(Data for this task)

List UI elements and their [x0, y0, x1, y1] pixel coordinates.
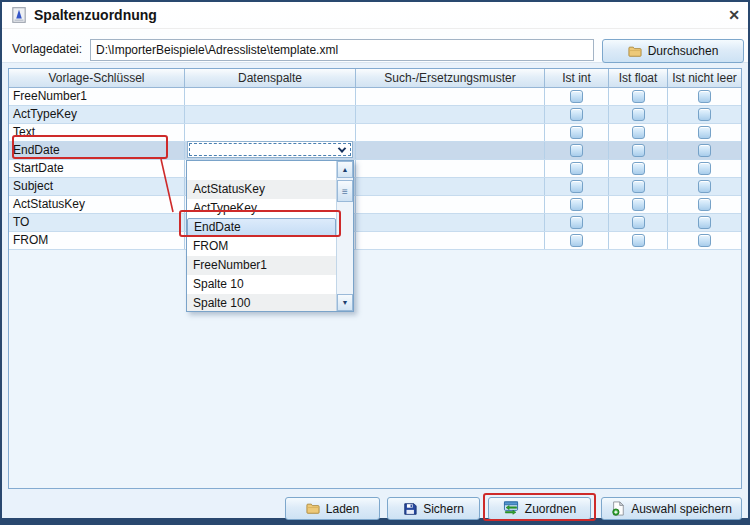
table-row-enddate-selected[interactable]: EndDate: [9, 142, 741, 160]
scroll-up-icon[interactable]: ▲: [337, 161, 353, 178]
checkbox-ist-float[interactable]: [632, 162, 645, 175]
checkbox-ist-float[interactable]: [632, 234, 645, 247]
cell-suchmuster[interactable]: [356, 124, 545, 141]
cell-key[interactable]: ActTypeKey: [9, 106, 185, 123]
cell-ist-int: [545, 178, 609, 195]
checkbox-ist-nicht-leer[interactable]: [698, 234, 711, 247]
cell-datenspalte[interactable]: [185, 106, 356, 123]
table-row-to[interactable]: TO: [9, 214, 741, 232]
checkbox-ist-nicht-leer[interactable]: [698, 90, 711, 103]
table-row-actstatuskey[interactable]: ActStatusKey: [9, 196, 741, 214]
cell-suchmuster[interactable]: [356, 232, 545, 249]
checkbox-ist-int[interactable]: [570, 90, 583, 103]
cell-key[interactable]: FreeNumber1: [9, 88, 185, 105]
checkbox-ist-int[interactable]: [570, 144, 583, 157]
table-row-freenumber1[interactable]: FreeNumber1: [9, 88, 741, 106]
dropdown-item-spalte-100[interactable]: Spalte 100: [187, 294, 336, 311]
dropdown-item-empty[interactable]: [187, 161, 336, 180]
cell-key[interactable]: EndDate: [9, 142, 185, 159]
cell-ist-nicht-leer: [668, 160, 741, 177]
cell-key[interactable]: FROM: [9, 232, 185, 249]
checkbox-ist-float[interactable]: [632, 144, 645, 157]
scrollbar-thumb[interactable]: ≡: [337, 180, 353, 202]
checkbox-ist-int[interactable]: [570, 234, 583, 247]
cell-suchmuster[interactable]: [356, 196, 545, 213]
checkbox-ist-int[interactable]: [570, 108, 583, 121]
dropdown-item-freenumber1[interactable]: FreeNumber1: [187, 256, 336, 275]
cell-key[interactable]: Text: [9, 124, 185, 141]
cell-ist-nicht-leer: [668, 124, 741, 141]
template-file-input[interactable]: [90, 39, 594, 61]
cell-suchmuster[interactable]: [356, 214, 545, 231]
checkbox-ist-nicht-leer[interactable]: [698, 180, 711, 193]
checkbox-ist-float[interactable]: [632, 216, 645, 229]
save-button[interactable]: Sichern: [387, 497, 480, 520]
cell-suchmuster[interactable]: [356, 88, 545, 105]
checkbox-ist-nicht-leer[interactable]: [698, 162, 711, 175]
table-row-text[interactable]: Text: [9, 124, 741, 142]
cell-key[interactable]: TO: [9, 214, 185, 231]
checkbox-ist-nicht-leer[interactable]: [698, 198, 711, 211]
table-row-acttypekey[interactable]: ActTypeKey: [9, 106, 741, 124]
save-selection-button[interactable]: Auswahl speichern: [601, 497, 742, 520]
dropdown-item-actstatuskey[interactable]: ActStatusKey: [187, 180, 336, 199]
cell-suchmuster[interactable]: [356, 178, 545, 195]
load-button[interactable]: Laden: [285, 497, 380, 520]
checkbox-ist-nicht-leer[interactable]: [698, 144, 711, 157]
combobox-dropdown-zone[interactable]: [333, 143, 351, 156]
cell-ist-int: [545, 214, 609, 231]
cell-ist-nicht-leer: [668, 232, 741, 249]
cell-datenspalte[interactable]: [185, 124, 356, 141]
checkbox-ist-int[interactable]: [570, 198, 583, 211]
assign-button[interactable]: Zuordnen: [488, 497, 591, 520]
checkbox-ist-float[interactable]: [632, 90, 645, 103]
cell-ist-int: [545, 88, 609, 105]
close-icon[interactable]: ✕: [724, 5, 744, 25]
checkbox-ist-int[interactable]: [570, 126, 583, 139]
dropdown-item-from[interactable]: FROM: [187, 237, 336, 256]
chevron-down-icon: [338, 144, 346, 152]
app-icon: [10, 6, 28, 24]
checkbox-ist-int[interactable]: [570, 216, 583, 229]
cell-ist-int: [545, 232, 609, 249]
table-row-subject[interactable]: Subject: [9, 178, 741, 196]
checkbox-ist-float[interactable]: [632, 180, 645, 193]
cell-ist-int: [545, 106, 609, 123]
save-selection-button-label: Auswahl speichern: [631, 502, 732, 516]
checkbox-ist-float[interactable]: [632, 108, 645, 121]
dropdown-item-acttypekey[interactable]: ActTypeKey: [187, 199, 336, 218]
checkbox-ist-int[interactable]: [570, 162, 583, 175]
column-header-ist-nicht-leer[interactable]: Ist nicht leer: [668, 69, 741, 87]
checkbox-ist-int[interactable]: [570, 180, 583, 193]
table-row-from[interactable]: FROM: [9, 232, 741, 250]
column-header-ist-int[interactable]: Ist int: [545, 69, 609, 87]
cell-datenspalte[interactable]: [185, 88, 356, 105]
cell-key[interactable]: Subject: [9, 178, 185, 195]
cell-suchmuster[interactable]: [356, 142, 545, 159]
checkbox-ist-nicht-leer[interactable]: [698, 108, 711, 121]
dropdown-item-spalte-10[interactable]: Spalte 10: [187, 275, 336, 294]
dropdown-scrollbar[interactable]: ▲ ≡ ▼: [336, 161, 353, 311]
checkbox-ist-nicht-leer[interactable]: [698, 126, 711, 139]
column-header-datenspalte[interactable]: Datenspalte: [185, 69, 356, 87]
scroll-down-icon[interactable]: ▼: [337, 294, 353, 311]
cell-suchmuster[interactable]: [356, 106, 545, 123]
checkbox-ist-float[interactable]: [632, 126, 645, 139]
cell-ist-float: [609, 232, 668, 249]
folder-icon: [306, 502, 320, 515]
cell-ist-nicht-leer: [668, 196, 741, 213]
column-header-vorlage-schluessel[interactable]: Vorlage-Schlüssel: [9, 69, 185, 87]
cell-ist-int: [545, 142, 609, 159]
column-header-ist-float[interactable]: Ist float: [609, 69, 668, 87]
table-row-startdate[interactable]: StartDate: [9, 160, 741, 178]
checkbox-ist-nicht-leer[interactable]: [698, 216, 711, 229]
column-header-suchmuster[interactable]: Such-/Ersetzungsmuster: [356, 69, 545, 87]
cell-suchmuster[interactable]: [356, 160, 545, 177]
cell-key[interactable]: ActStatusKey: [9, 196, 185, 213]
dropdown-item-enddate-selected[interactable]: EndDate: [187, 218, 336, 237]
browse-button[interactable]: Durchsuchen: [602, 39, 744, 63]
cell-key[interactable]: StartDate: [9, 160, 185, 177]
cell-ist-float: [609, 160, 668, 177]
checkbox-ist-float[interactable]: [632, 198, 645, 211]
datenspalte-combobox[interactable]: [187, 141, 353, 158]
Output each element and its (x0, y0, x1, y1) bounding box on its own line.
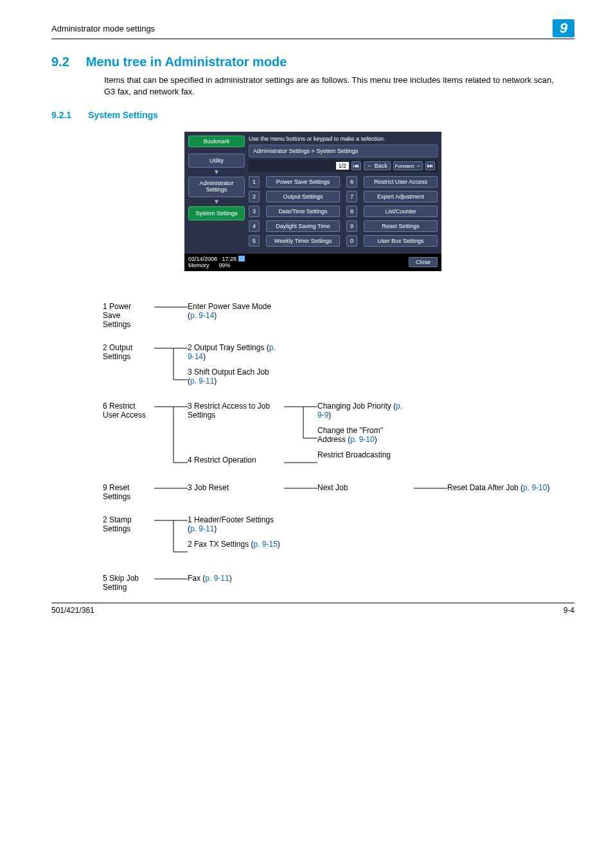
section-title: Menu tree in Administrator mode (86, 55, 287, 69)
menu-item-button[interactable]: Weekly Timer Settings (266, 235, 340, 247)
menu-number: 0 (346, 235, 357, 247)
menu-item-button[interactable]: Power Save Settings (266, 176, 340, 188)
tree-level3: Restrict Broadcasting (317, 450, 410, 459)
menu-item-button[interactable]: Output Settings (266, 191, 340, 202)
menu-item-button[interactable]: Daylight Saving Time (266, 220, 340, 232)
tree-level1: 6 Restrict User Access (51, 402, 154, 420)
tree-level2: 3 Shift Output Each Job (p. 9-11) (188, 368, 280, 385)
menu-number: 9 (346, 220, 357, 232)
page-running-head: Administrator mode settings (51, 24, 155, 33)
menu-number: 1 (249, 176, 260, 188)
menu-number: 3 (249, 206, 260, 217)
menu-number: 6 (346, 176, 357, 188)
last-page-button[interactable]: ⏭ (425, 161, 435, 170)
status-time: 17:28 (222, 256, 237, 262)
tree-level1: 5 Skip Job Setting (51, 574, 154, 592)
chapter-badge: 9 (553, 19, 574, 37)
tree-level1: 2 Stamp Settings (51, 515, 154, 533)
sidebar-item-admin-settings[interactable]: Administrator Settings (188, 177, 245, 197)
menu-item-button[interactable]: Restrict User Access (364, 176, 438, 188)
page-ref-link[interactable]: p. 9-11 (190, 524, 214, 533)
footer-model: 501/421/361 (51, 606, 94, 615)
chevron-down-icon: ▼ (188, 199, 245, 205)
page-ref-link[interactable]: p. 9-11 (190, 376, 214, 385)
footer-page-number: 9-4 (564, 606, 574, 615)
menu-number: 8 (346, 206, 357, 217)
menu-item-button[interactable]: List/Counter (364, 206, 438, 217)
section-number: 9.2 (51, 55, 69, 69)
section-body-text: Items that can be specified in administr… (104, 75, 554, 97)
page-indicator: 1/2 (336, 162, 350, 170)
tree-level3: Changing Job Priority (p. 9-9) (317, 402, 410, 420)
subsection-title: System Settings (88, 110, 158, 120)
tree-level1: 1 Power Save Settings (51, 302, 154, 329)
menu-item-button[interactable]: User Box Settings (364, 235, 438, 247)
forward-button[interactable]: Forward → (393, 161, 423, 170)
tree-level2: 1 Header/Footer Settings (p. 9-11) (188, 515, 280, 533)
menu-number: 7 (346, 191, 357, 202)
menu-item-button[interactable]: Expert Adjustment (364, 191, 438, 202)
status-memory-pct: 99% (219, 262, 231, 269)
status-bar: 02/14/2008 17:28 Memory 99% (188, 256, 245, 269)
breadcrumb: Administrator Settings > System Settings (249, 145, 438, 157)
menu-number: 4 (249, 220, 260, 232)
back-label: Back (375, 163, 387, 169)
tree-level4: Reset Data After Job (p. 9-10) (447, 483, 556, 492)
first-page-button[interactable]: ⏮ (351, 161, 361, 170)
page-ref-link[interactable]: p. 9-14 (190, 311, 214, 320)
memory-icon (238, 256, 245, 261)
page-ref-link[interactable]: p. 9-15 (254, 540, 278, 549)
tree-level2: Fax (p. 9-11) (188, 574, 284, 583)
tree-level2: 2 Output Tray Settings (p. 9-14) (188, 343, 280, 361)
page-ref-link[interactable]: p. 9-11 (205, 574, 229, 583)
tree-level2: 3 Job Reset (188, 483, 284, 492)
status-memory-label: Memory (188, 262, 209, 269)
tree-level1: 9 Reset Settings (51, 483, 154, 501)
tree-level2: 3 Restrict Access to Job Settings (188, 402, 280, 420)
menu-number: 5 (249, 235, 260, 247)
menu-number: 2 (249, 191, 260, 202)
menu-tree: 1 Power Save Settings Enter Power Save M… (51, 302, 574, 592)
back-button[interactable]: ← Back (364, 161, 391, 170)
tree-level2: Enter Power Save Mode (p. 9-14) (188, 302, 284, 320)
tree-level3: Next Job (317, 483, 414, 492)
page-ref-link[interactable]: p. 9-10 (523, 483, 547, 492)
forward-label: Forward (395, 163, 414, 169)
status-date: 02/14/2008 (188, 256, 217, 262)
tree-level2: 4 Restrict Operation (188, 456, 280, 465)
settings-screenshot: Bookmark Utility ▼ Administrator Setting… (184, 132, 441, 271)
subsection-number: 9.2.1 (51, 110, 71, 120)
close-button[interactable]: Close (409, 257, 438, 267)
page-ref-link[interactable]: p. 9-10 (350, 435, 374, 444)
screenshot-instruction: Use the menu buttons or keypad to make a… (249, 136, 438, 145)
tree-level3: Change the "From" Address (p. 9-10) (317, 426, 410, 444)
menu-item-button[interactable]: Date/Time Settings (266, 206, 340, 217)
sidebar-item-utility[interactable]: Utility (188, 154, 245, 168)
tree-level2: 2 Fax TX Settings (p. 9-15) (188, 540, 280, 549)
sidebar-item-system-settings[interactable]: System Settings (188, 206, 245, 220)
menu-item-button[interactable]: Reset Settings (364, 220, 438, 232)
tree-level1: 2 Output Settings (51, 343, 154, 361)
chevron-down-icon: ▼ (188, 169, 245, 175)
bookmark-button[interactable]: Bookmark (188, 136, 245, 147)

(Task statement) Using the entries above, say how many lines contain the string "Back"; the number is the full reply.

(Exercise result) 2